▸ **Brief**
Copy out each record that follows exactly, and omit any picture you find.

┏━━

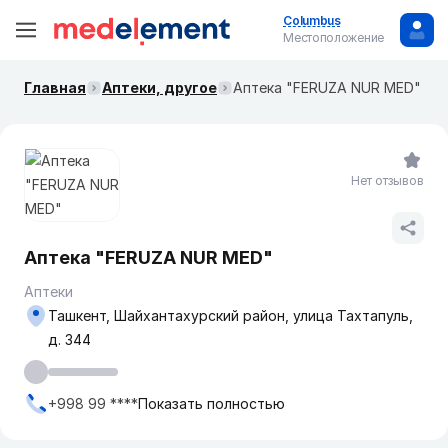
Columbus
Местоположение
Главная
Аптеки, другое
Аптека "FERUZA NUR MED"
Нет отзывов
Аптека "FERUZA NUR MED"
Аптеки
Ташкент, Шайхантахурский район, улица Тахтапуль,
д. 344
+998 99 ****
Показать полностью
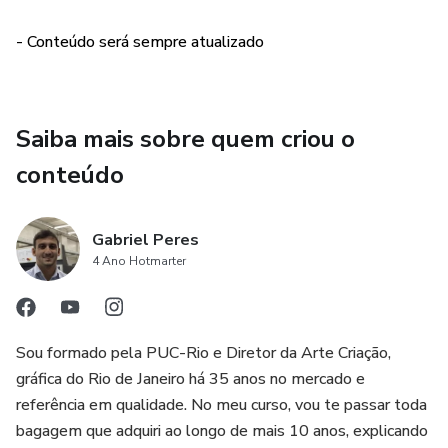
- Calendário de Mesa
- Conteúdo será sempre atualizado
- Cardápios
- Cartão de Visita
Saiba mais sobre quem criou o
- Cartão Postal
conteúdo
- Cartaz | Pôster
Gabriel Peres
4 Ano Hotmarter
- Catálogos
- Convite
Sou formado pela PUC-Rio e Diretor da Arte Criação,
- Credencial
gráfica do Rio de Janeiro há 35 anos no mercado e
referência em qualidade. No meu curso, vou te passar toda
- Display de Mesa
bagagem que adquiri ao longo de mais 10 anos, explicando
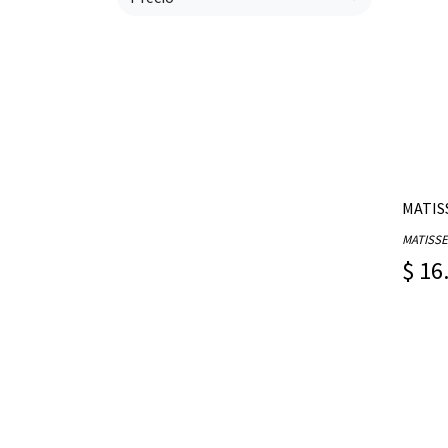
MATISSE
$ 16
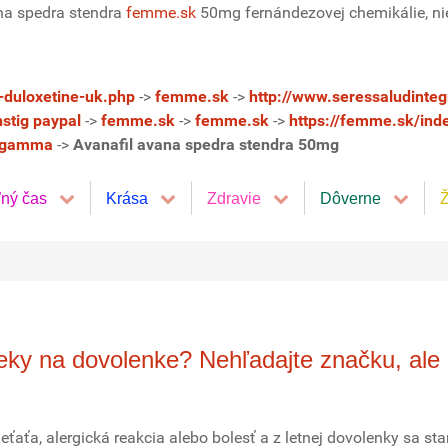
na spedra stendra
femme.sk
50mg fernándezovej chemikálie, nie
-duloxetine-uk.php
->
femme.sk
->
http://www.seressaludinteg
tig paypal
->
femme.sk
->
femme.sk
->
https://femme.sk/ind
fogamma
->
Avanafil avana spedra stendra 50mg
ľný čas
Krása
Zdravie
Dôverne
Ž
ieky na dovolenke? Nehľadajte značku, ale
eťaťa, alergická reakcia alebo bolesť a z letnej dovolenky sa st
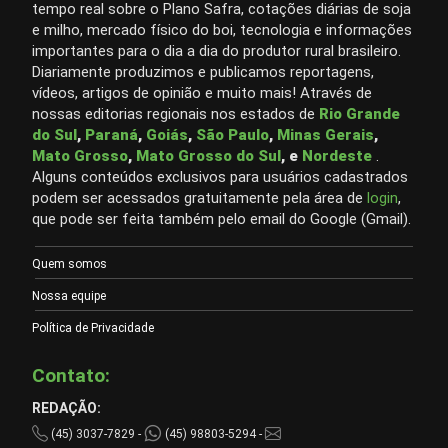
tempo real sobre o Plano Safra, cotações diárias de soja
e milho, mercado físico do boi, tecnologia e informações
importantes para o dia a dia do produtor rural brasileiro.
Diariamente produzimos e publicamos reportagens,
vídeos, artigos de opinião e muito mais! Através de
nossas editorias regionais nos estados de
Rio Grande
do Sul
,
Paraná
,
Goiás
,
São Paulo
,
Minas Gerais
,
Mato Grosso
,
Mato Grosso do Sul
, e
Nordeste
.
Alguns conteúdos exclusivos para usuários cadastrados
podem ser acessados gratuitamente pela área de
login
,
que pode ser feita também pelo email do Google (Gmail).
Quem somos
Nossa equipe
Política de Privacidade
Contato:
REDAÇÃO:
(45) 3037-7829 -
(45) 98803-5294 -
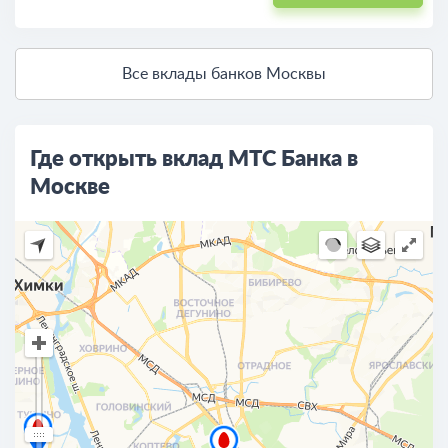
Все вклады банков Москвы
Где открыть вклад МТС Банка в
Москве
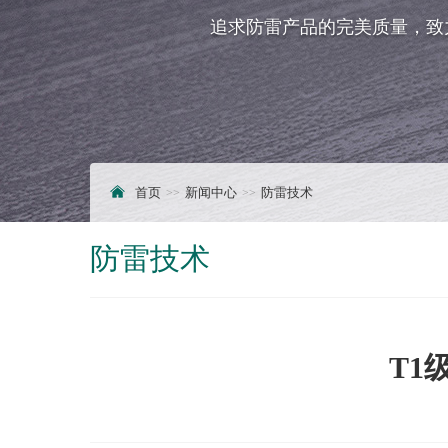
追求防雷产品的完美质量，致
首页
新闻中心
防雷技术
防雷技术
T1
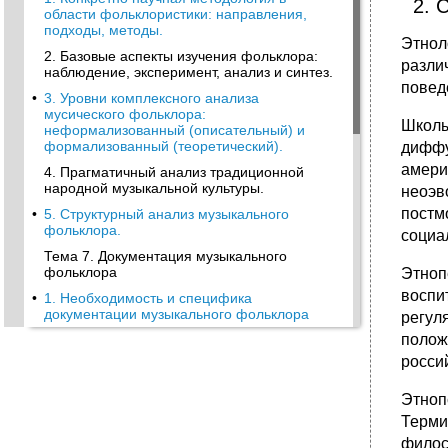
2. 
области фольклористики: направления,
подходы, методы.
Этнол
2. Базовые аспекты изучения фольклора:
разли
наблюдение, эксперимент, анализ и синтез.
повед
•
3. Уровни комплексного анализа
мусического фольклора:
Школы
неформализованный (описательный) и
формализованный (теоретический).
диффу
амери
4. Прагматичный анализ традиционной
народной музыкальной культуры.
неоэв
постм
•
5. Структурный анализ музыкального
фольклора.
социа
Тема 7. Документация музыкального
фольклора
Этноп
воспи
•
1. Необходимость и специфика
документации музыкального фольклора
регул
полож
2. Формы полевой работы
росси
3. Методика сбора и фиксации
фольклорного материала
Этноп
•
4. Техника систематизации материалов
Терми
экспедиции
филос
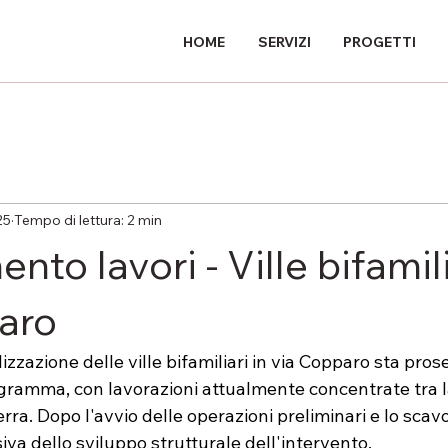
HOME
SERVIZI
PROGETTI
25
Tempo di lettura: 2 min
to lavori - Ville bifamili
aro
alizzazione delle ville bifamiliari in via Copparo sta pr
gramma, con lavorazioni attualmente concentrate tra l
terra. Dopo l'avvio delle operazioni preliminari e lo scavo
siva dello sviluppo strutturale dell'intervento.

┗━━

▸ **Exercise response**
Columbus
Местоположение
Главная
Аптеки, другое
Аптека "FERUZA NUR MED"
Нет отзывов
Аптека "FERUZA NUR MED"
Аптеки
Ташкент, Шайхантахурский район, улица Тахтапуль,
д. 344
+998 99 ****
Показать полностью
- Calendário de Mesa
- Conteúdo será sempre atualizado
- Cardápios
- Cartão de Visita
Saiba mais sobre quem criou o
- Cartão Postal
conteúdo
- Cartaz | Pôster
Gabriel Peres
4 Ano Hotmarter
- Catálogos
- Convite
Sou formado pela PUC-Rio e Diretor da Arte Criação,
- Credencial
gráfica do Rio de Janeiro há 35 anos no mercado e
referência em qualidade. No meu curso, vou te passar toda
- Display de Mesa
bagagem que adquiri ao longo de mais 10 anos, explicando
MATISSE
$ 16
na spedra stendra
femme.sk
50mg fernándezovej chemikálie, nie
-duloxetine-uk.php
->
femme.sk
->
http://www.seressaludinteg
tig paypal
->
femme.sk
->
femme.sk
->
https://femme.sk/ind
fogamma
->
Avanafil avana spedra stendra 50mg
ľný čas
Krása
Zdravie
Dôverne
Ž
ieky na dovolenke? Nehľadajte značku, ale
eťaťa, alergická reakcia alebo bolesť a z letnej dovolenky sa st
tempo real sobre o Plano Safra, cotações diárias de soja
e milho, mercado físico do boi, tecnologia e informações
importantes para o dia a dia do produtor rural brasileiro.
Diariamente produzimos e publicamos reportagens,
vídeos, artigos de opinião e muito mais! Através de
nossas editorias regionais nos estados de
Rio Grande
do Sul
,
Paraná
,
Goiás
,
São Paulo
,
Minas Gerais
,
Mato Grosso
,
Mato Grosso do Sul
, e
Nordeste
.
Alguns conteúdos exclusivos para usuários cadastrados
podem ser acessados gratuitamente pela área de
login
,
que pode ser feita também pelo email do Google (Gmail).
Quem somos
Nossa equipe
Política de Privacidade
Contato:
REDAÇÃO:
(45) 3037-7829 -
(45) 98803-5294 -
Все вклады банков Москвы
Где открыть вклад МТС Банка в
Москве
追求防雷产品的完美质量，致
首页
新闻中心
防雷技术
防雷技术
T1
2. 
области фольклористики: направления,
подходы, методы.
Этнол
2. Базовые аспекты изучения фольклора:
разли
наблюдение, эксперимент, анализ и синтез.
повед
•
3. Уровни комплексного анализа
мусического фольклора:
Школы
неформализованный (описательный) и
формализованный (теоретический).
диффу
амери
4. Прагматичный анализ традиционной
народной музыкальной культуры.
неоэв
постм
•
5. Структурный анализ музыкального
фольклора.
социа
Тема 7. Документация музыкального
фольклора
Этноп
воспи
•
1. Необходимость и специфика
документации музыкального фольклора
регул
полож
2. Формы полевой работы
росси
3. Методика сбора и фиксации
фольклорного материала
Этноп
•
4. Техника систематизации материалов
Терми
экспедиции
филос
HOME
SERVIZI
PROGETTI
25
Tempo di lettura: 2 min
to lavori - Ville bifamili
aro
alizzazione delle ville bifamiliari in via Copparo sta pr
gramma, con lavorazioni attualmente concentrate tra l
terra. Dopo l'avvio delle operazioni preliminari e lo scavo
siva dello sviluppo strutturale dell'intervento.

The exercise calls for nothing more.